**Your goal:**
Output a character-exact copy of the data, images removed.

(Collected data)
***
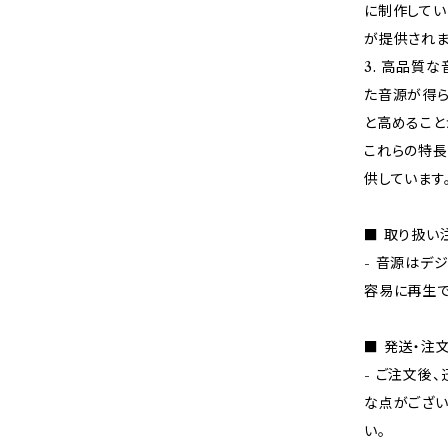
に制作してい
が提供されま
3. 高品質
た音源が得ら
と高めること
これらの特長
供しています
■ 取り扱い
- 音源はデ
容易に再生で
■ 発送・注
- ご注文後
な点がござい
い。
***
**Solution for this problem:**
に制作してい
が提供されま
3. 高品質
た音源が得ら
と高めること
これらの特長
供しています
■ 取り扱い
- 音源はデ
容易に再生で
■ 発送・注
- ご注文後
な点がござい
い。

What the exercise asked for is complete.